Rossipotti sitzt auf seinem Bambushocker und frisst sich durch einen Stapel alter Ausgaben von Tom Sawyer, Robin Hood, Robinson Crusoe und der Schatzinsel, und ich blättere gerade in dem wirklich erstaunlichen Buch "Die blaue 2" als plötzlich Palmina ins Zimmer gestürzt kommt.

"Das Schloss!" ruft sie außer Atem. "Ich habe das Schloss von deiner Schatzkiste geknackt!"

"Wirklich?!" rufe ich und vor Aufregung fällt mir "Die blaue 2" aus der Flosse. "Und? Was ist in der Kiste drin? Dukaten, Goldbarren, Diamanten?"

"Nicht ganz!" sagt Palmina.

"Der Kompass von Kapitän Hook?" fragt Rossipotti. "Oder doch nur Glasperlen?"

"Nein!"

"Nun sag schon!" drägel ich.

"Ein Buch!"

"Ein Buch?!" frage ich entsetzt. "Die ganze Arbeit für ein Buch?"

"Für ein ganz besonders feines Buch", sagt Palmina. "Es hat einen roten Leineneinband und wird von einem schwarzen Gummiband zusammen gehalten."

"Ein Notizbuch also?" frage ich hoffnungsvoll.
Vielleicht enthält das Notizbuch ja den Hinweis auf einen Schatz?!

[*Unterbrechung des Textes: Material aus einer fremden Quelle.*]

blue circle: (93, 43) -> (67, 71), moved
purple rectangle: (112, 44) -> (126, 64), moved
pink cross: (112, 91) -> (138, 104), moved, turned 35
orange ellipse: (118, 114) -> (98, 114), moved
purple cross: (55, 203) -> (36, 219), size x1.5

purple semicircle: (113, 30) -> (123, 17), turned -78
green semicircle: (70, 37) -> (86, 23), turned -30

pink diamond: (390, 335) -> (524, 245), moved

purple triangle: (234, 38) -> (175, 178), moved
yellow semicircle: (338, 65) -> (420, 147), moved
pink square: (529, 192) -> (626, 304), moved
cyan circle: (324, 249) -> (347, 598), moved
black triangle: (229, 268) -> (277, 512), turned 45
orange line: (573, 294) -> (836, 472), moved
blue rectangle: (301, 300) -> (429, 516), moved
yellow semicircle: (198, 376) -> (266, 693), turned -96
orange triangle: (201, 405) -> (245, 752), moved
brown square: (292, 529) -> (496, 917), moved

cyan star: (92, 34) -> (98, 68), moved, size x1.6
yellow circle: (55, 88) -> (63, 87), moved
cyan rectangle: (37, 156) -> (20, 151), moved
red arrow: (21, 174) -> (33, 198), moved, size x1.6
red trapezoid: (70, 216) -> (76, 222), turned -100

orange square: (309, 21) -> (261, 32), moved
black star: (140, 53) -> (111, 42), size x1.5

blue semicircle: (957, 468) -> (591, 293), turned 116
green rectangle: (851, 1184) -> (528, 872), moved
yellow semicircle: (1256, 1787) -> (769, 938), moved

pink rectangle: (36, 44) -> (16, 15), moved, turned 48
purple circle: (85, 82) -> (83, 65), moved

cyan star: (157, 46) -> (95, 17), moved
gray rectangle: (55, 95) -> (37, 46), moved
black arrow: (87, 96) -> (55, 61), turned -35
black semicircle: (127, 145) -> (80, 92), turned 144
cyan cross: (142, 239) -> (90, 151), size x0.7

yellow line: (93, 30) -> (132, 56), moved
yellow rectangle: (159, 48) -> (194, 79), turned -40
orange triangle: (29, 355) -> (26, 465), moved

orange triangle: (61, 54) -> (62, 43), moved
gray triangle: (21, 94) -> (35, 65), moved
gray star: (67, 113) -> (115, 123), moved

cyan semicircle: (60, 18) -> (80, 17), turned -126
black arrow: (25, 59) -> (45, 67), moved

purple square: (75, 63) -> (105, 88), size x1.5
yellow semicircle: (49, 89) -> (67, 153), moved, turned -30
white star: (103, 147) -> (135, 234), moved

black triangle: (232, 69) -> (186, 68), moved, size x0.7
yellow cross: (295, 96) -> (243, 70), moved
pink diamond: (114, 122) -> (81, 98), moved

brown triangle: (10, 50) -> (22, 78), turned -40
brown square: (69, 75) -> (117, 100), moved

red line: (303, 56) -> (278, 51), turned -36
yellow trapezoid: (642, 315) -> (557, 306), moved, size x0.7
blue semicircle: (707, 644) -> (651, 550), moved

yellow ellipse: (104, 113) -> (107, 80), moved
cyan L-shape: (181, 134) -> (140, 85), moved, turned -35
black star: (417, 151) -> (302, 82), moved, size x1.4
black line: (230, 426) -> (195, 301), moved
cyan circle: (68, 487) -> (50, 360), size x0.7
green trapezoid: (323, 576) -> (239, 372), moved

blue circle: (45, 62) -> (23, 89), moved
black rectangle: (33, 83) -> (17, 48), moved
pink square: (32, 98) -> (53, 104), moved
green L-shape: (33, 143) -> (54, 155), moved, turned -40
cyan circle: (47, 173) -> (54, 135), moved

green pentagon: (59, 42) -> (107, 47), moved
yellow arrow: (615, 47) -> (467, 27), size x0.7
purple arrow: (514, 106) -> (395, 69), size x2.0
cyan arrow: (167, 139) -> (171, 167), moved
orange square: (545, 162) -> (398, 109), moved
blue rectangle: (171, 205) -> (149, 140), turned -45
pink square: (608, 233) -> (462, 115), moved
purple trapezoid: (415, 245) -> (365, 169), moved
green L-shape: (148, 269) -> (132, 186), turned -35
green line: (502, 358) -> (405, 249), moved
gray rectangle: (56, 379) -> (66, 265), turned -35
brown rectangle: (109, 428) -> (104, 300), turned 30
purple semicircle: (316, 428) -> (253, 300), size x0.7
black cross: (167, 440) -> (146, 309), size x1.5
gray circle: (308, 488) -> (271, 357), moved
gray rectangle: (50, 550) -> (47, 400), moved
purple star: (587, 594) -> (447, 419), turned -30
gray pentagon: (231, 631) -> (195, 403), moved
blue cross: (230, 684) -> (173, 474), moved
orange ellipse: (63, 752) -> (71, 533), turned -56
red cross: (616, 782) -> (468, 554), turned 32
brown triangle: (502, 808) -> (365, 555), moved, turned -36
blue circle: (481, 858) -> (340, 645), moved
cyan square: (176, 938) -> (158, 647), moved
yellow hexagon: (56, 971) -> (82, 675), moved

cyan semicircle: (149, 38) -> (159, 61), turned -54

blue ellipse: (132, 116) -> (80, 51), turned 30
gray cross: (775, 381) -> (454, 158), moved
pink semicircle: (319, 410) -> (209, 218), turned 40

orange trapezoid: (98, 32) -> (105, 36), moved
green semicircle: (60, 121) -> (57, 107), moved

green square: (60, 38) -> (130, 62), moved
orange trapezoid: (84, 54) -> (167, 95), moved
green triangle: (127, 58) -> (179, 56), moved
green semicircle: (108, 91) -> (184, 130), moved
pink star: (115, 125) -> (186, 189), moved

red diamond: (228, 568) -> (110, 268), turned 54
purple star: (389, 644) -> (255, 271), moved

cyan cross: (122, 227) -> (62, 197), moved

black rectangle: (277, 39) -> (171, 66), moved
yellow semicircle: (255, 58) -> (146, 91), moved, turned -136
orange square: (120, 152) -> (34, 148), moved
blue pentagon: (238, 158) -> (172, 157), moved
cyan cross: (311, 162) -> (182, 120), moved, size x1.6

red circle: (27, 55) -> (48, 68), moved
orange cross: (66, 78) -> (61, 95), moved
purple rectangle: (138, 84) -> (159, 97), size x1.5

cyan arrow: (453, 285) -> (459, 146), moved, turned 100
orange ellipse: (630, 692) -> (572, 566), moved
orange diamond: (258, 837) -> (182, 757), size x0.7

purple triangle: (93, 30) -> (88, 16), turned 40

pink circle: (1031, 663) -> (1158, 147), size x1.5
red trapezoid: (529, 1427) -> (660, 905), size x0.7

"Ich glaube schon", antwortet Palmina und holt hinter ihrem Rücken das Schatz-Buch vor. "Auf jeden Fall macht es einen sehr geheimnisvollen Eindruck."

Ich nehme das Buch und lese auf dem Deckel: "Operation Red Jericho."
Unten klebt ein brauner Zettel mit dem Vermerk: Geheime Mission.
Ich blättere schnell die Notizen durch und entdecke viele Karten, vergilbte Fotos und streng vertrauliche Pläne von Schiffen, Kampfgeräten und merkwürdigen technischen Erfindungen. Und da, fast am Ende finde ich tatsächlich auch eine Schatzkarte! Zumindest steht da auf einem Zettel "Wenzi Island" und auf englisch "Sheng Fats Piratenflotte".

"Was gefunden?" fragt Rossipotti und zwinkert seltsam mit den Augen.

"Nö!" sage ich. Falls ich mit dieser Karte einen Schatz finde, werde ich ihn ganz sicher nicht mit Rossipotti teilen!

"Das hätte mich auch gewundert", sagt Rossipotti. "Ich dachte nämlich, das Buch handelt von zwei Kindern, die an Bord des geheimnisvollen Forschungsschiffs Expedient nach ihren vermissten Eltern suchen und dabei in einen Strudel gefährlicher Ereignisse geraten."

"Stimmt ja auch!" sagt Palmina und zeigt auf den Klappentext. "Ein gewisser Joshua Mowll hat in dem Archiv seiner verstorbenen Tante die ganzen Notizen gefunden und zu einem Buch zusammen gestellt. Ich habe vorhin ein bisschen reingelesen und es scheint sehr spannend zu sein."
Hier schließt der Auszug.